Preliminary Principles and Guidelines for Archiving Environmental and Geospatial Data at NOAA: Interim Report (2006)

Each report is produced by a committee of experts selected by the Academy to address a particular statement of task and is subject to a rigorous, independent peer review; while the reports represent views of the committee, they also are endorsed by the Academy. Learn more on our expert consensus reports.

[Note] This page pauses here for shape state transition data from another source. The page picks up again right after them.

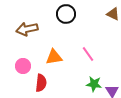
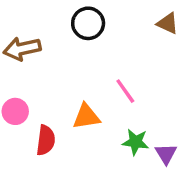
orange triangle: (54, 57) -> (86, 117), moved

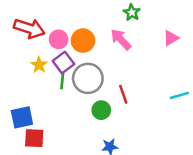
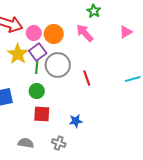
yellow star: (39, 65) -> (18, 54), size x1.5
green circle: (101, 110) -> (37, 91), moved
red square: (34, 138) -> (42, 114), moved

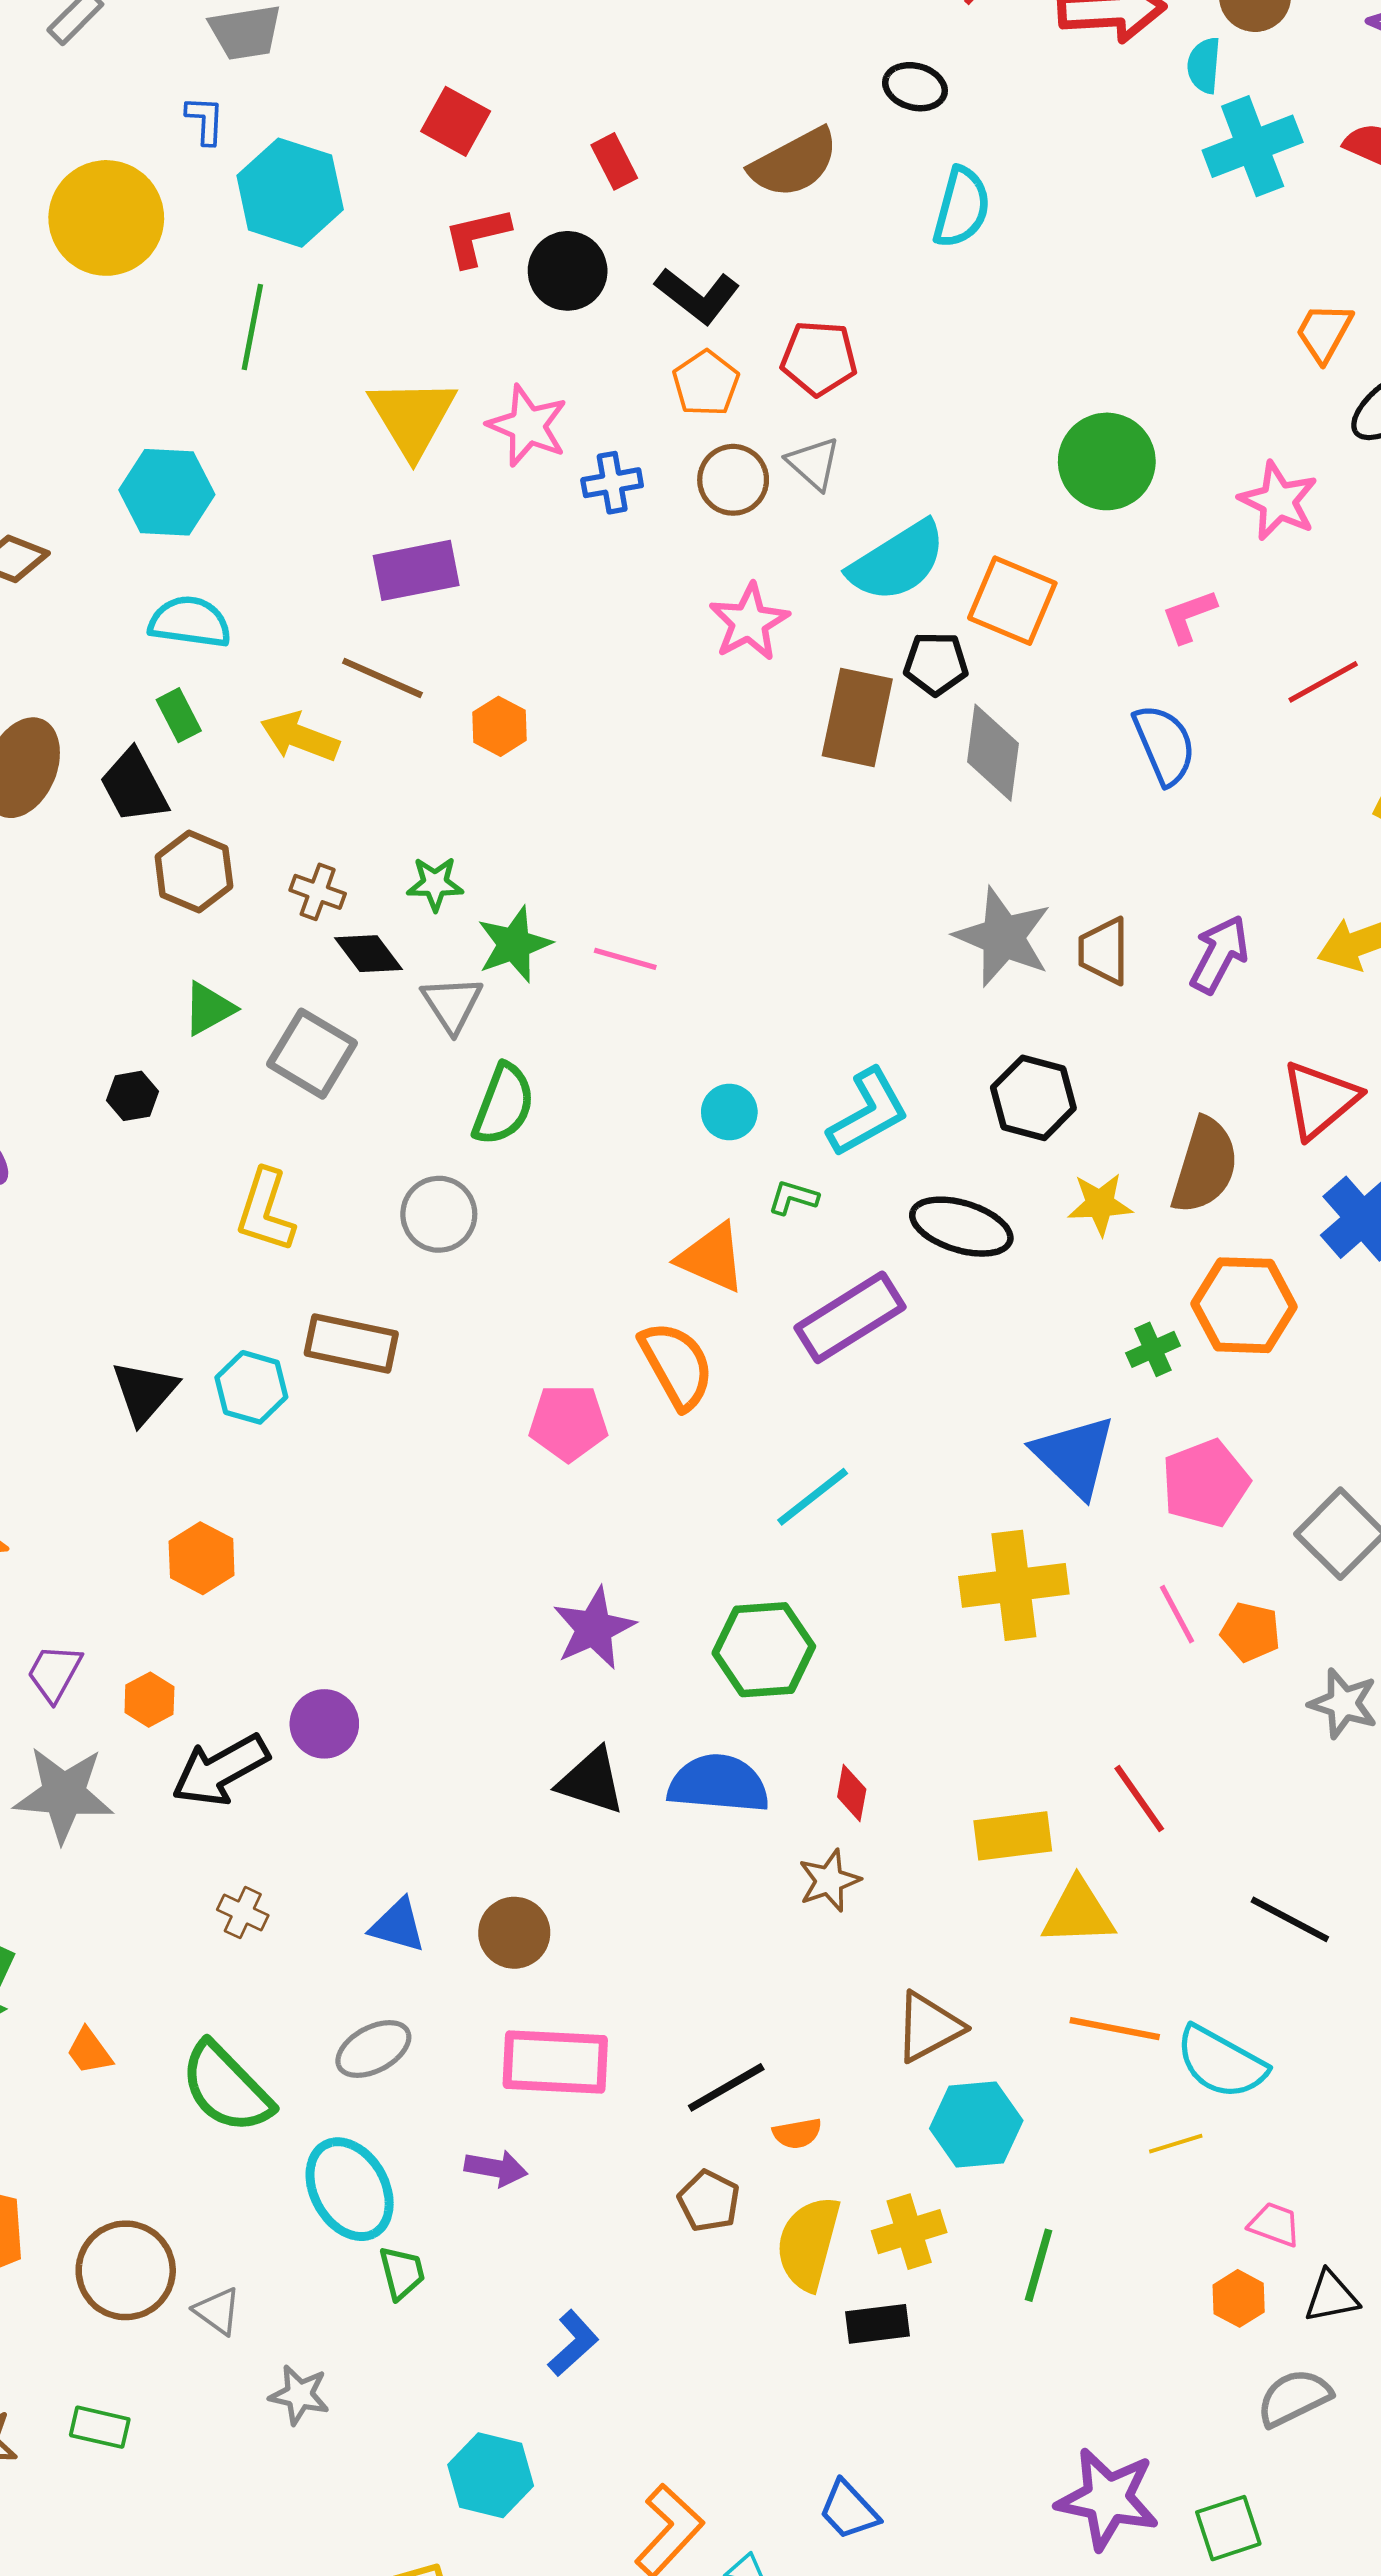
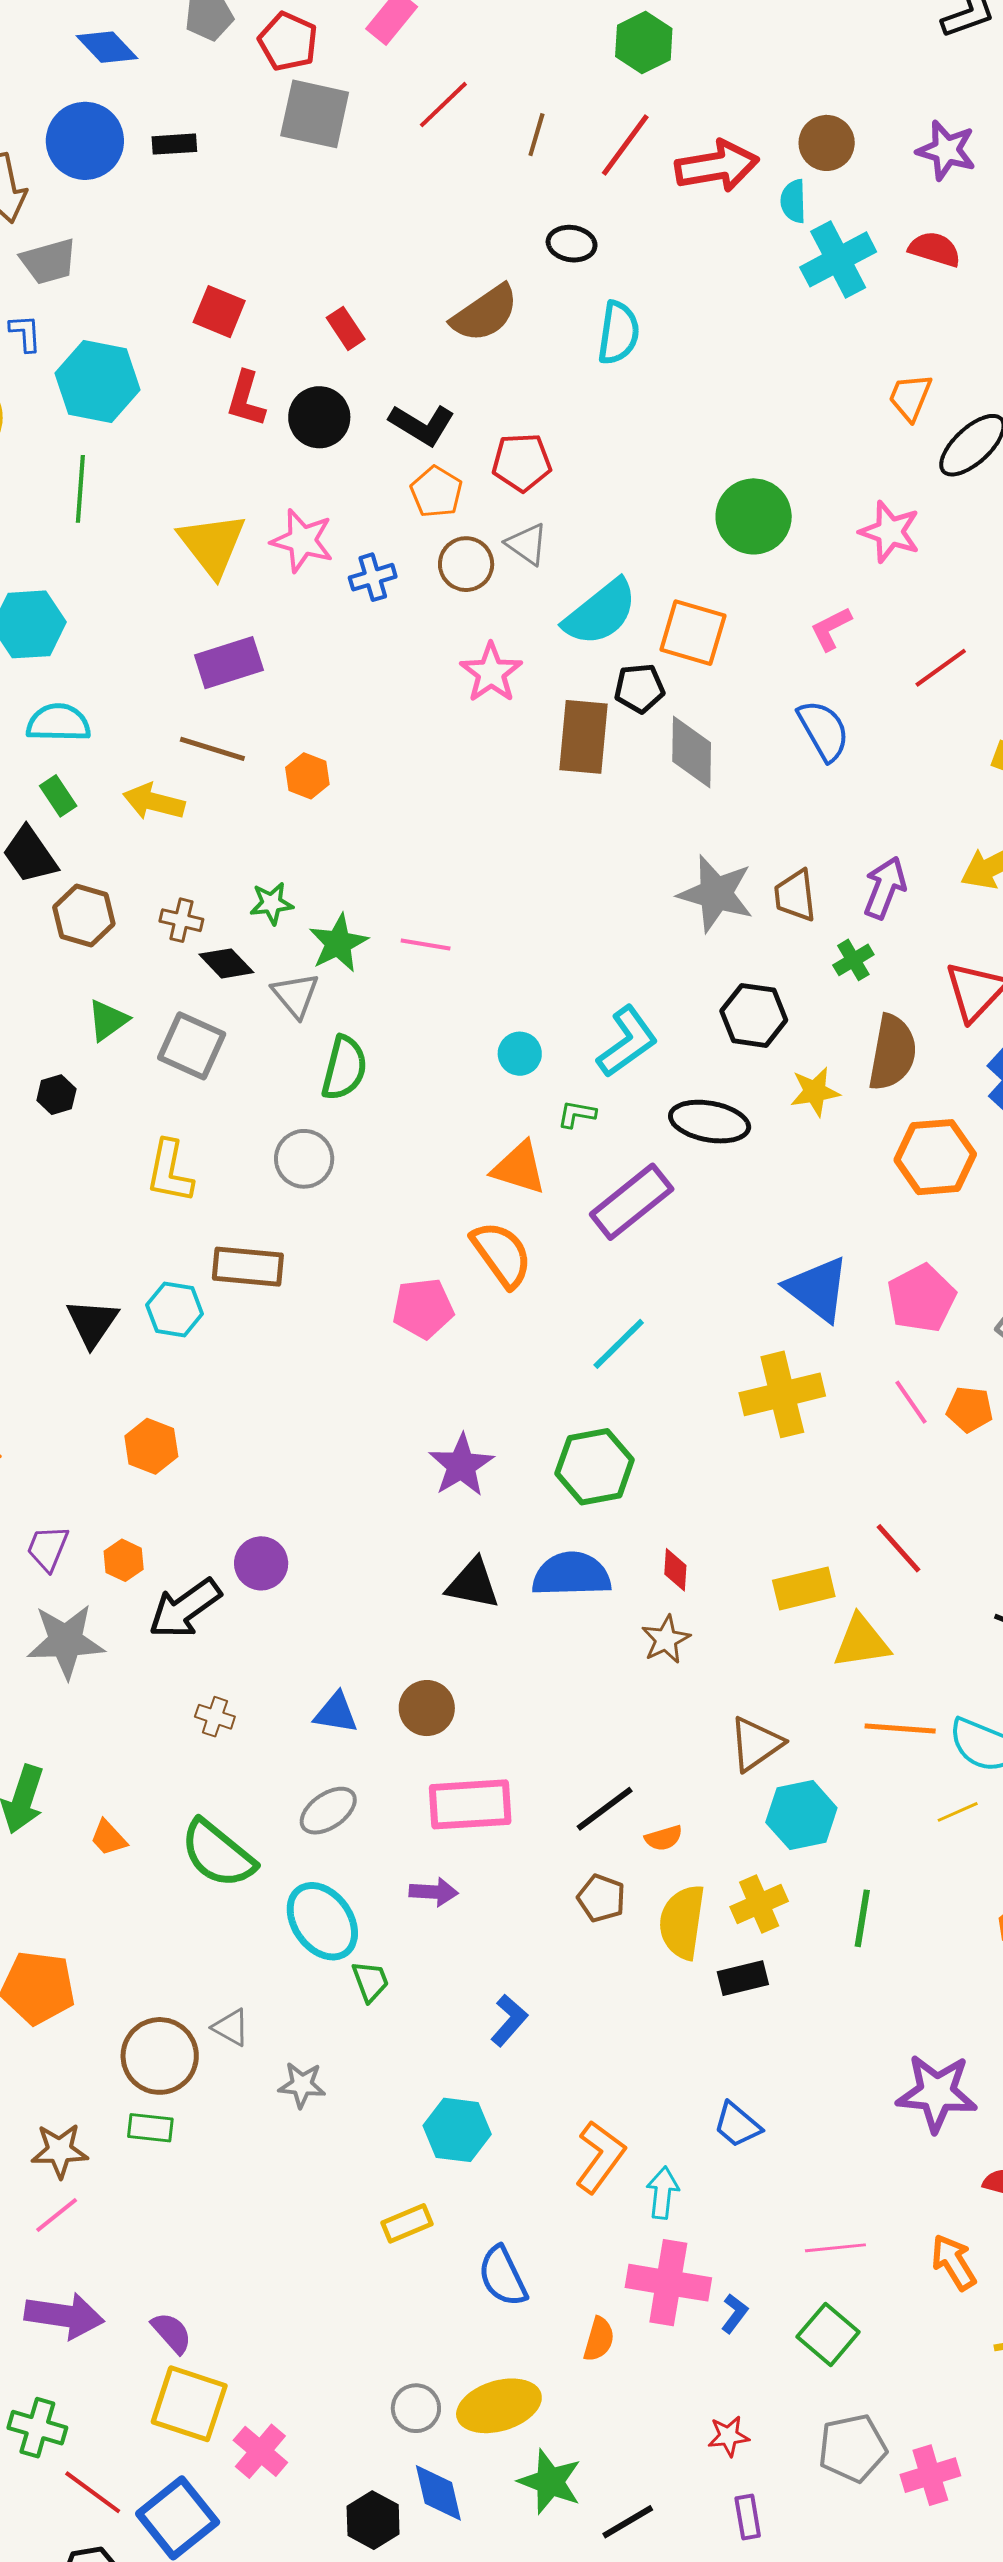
red L-shape: (477, 237) -> (246, 399), turned -54
green cross: (1153, 1349) -> (853, 960), moved
brown circle: (126, 2270) -> (160, 2056), moved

The National Oceanic and Atmospheric Administration (NOAA) collects and manages a wide range of environmental and geospatial data to fulfill its mission requirements -- data that stretch from the surface of the sun to the core of the earth, and affect every aspect of society. With limited resources and enormous growth in data volumes, NOAA asked the National Academies for advice on how to archive and provide access to these data. This interim report offers preliminary principles and guidelines that NOAA and its partners can use to begin planning specific archiving strategies for the data streams they currently collect. For example, the report concludes that the decision to archive environmental or geospatial data should be driven by its current or future value to society, and that funding for environmental and geospatial measurements should include sufficient resources to archive and provide access to the data these efforts generate. The preliminary principles and guidelines proposed in this interim report will be refined and expanded to cover data access issues in a final report expected to be released in 2007.

Key Messages

  • All data that are welldocumented, are of known quality, and represent systematic collections or characterizations of the state of the environment should be archived in their most primitive useful form.
  • Broad community representation is essential to establish the process whereby data proposed for archiving can be evaluated and prioritized in terms of scientific and societal benefits.
  • Decisions not to archive data permanently should only occur when the original and predicted purpose of the data has been satisfied, or when the cost of storing the data exceeds the cost of regeneration, and should be made in collaboration with the appropriate user communities.
  • Funding for Earth System measurements should include sufficient resources to archive and provide ready and easy access to these data for extended periods of time.
  • Metadata that completely document and describe archived data should be created and preserved to ensure the enhancement of knowledge for scientific and societal benefit.
  • NOAA's archival process should be designed to allow the integrated exploitation of data from multiple sources to answer environmental questions and support the total life-cycle aspects of individual data sets.
  • Scientific data stewardship should be applied to all archived information so it is preserved, continually accessible, and can be supplemented with additional data as discoveries build understanding and knowledge.
  • The decision to archive or continue to archive data or model output should be driven by its current or future value to society.
  • The environmental and geospatial data collected by NOAA and its partners, including model output, are an invaluable resource that should be archived and made accessible in a form that allows researchers and educators to conduct analyses and generate products necessary to accurately describe the Earth System.